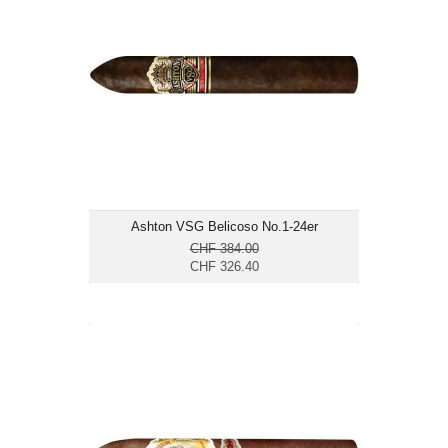
Format: Belicoso
Ringmass: 52
Länge: 13.3
kräftig
Ashton VSG Belicoso No.1-24er
CHF 384.00
CHF 326.40
La Aroma del Caribe Edicion Especial
No.5-25er
CHF 265.65
Format: Belicoso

> _AIM OF THE EXERCISE_
Set the listing down verbatim, excluding pictures.

> _RESPONSE TO THIS EXERCISE_
Format: Belicoso
Ringmass: 52
Länge: 13.3
kräftig
Ashton VSG Belicoso No.1-24er
CHF 384.00
CHF 326.40
La Aroma del Caribe Edicion Especial
No.5-25er
CHF 265.65
Format: Belicoso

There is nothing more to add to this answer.